Выбрать главу

Харальд уставился на светловолосую неподвижным взглядом, от которого бледнели и старые воины. Дождался, пока она нахмурится, опустит глаза. Только после этого продолжил:

— Но перед этим я найду ее. Найду, даже если она спрячется на дне моря.

Особенно, если она спрячется именно там, подумалось вдруг Харальду.

— И заставлю смотреть, как ты умираешь. Потом убью еще трех рабынь — просто так, чтобы она это видела. Пусть сидит тут, и все будет хорошо. Никто не умрет. Быть женщиной ярла — такая удача выпадает не каждой рабыне. Она обещает не бежать?

Забава думала.

Когда Харальд-чужанин пообещал ей убить бабку Маленю, она сначала не поверила. Саму ее он ни разу не ударил, даже щенка вон подарил. И на пол, когда вошел, не сбросил, а поставил бережно.

Разве такой может убить без вины, да еще старуху?

Но голос у бабки Малени дрожал и прерывался, пока она говорила. Она-то Харальду-чужанину поверила…

И жила она тут дольше, чем я, рассудительно подумала Забава.
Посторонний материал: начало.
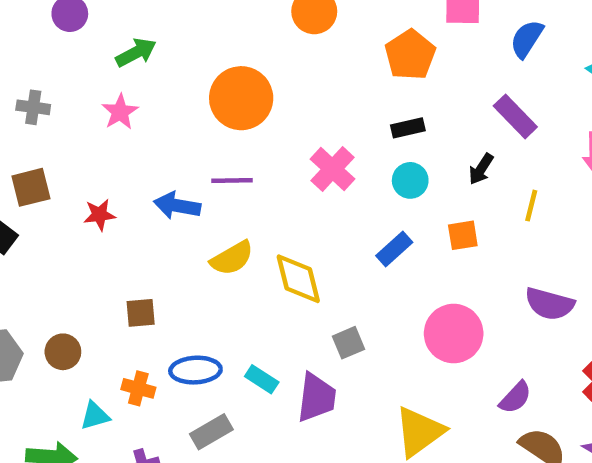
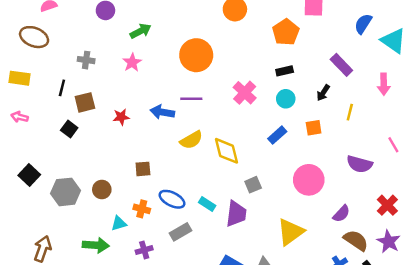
blue semicircle: (527, 39) -> (363, 24), moved
blue ellipse: (195, 370) -> (172, 199), turned 30

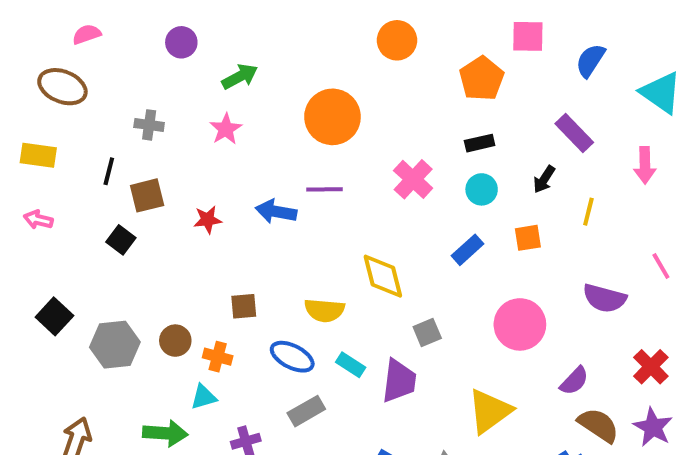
blue semicircle: (363, 24) -> (590, 60), moved
yellow semicircle: (191, 140) -> (324, 310), moved, turned 35
orange cross: (142, 209) -> (218, 357), moved

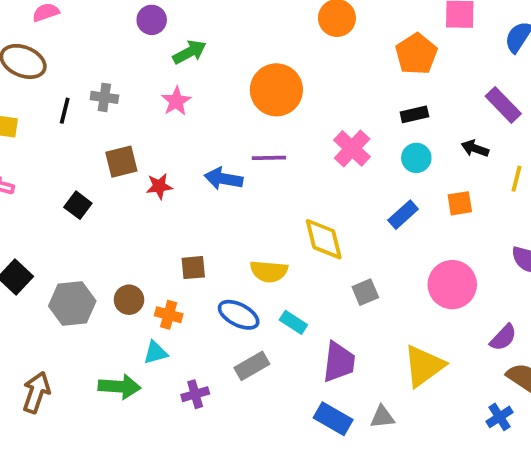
purple circle: (181, 42) -> (152, 20), moved
black line: (109, 171) -> (65, 111), moved
black arrow: (544, 179) -> (475, 148), turned 76
brown square: (147, 195) -> (121, 162), moved
purple trapezoid: (399, 381) -> (339, 362), moved

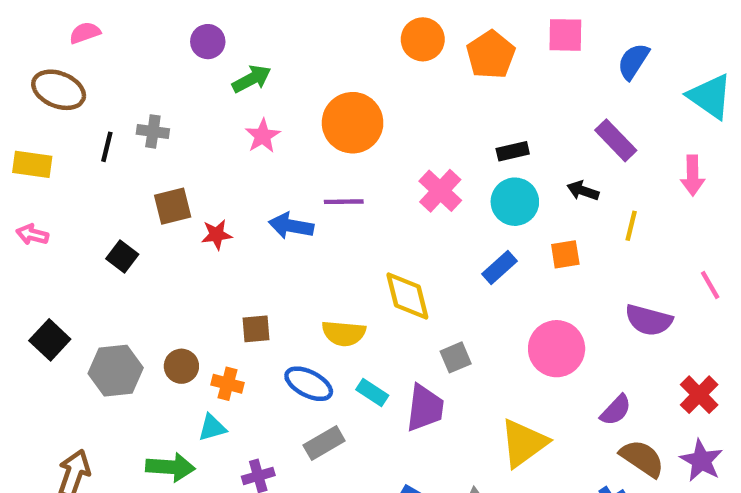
orange pentagon: (416, 54) -> (491, 55), moved
pink star: (176, 101) -> (263, 136), moved
cyan circle: (416, 158) -> (515, 202), size x1.4
purple trapezoid: (339, 362) -> (425, 408), moved

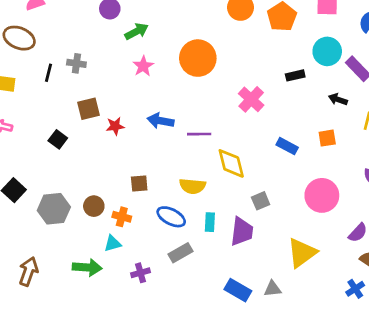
purple line: (344, 202) -> (199, 134), moved
cyan circle: (515, 202) -> (327, 51), moved
blue rectangle: (500, 267) -> (287, 146), turned 70
cyan rectangle: (372, 393) -> (210, 222), turned 60

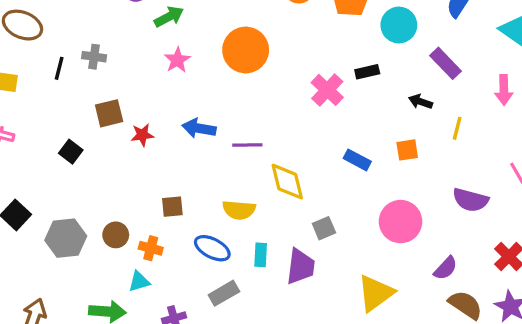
cyan circle: (327, 51) -> (399, 25), moved
pink cross: (251, 99) -> (327, 90), moved

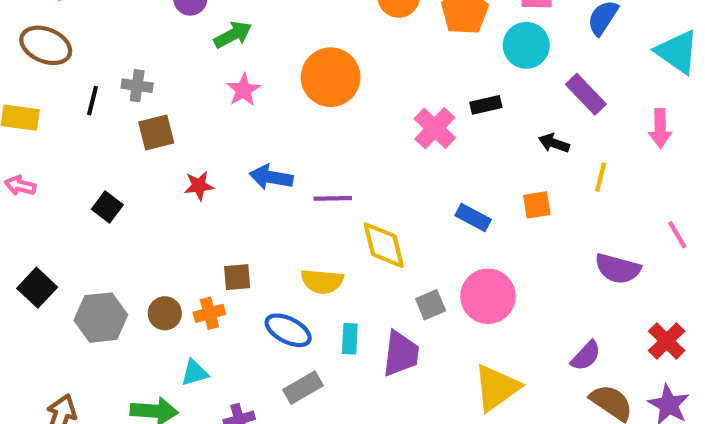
brown square: (109, 113) -> (156, 133), moved
pink circle: (401, 222) -> (488, 296), moved
orange cross: (151, 248) -> (209, 313), moved, turned -30

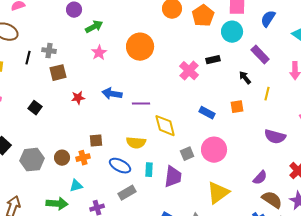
black arrow: (554, 143) -> (245, 78), turned 32

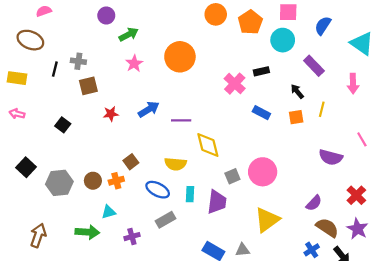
blue arrow: (112, 94) -> (149, 109), turned 138
orange square: (237, 107) -> (296, 117), moved
blue rectangle: (207, 113) -> (261, 113), moved
brown square: (96, 141) -> (131, 162), turned -32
Значит, знает, какой у него нрав.

Бабка Маленя попросила от двери плачущим голосом:

— Он обещания твоего ждет, что не сбежишь. Не зли ты его, девонька. Пообещай. И живи тут в довольстве, в тепле. Иначе тебе же хуже будет. Меня-то ладно, я уж свое отжила… но ведь и других загубит.

— Взаправду может? — Дрогнувшим голосом спросила Забава. — Баб убивать?

— Лучше тебе не знать, чего он еще может. — Выдохнула бабка Маленя.

И тут же осеклась, затихнув у двери.

Харальд-чужанин вдруг глянул на Забаву по-другому — черные зрачки расплеснулись, сожрав серебро. Прошипел хрипло, но по-славянски:

— Дом.

И тихо стало. Чужанин молчал, бабка Маленя затаилась у двери, даже дышать, похоже, перестала…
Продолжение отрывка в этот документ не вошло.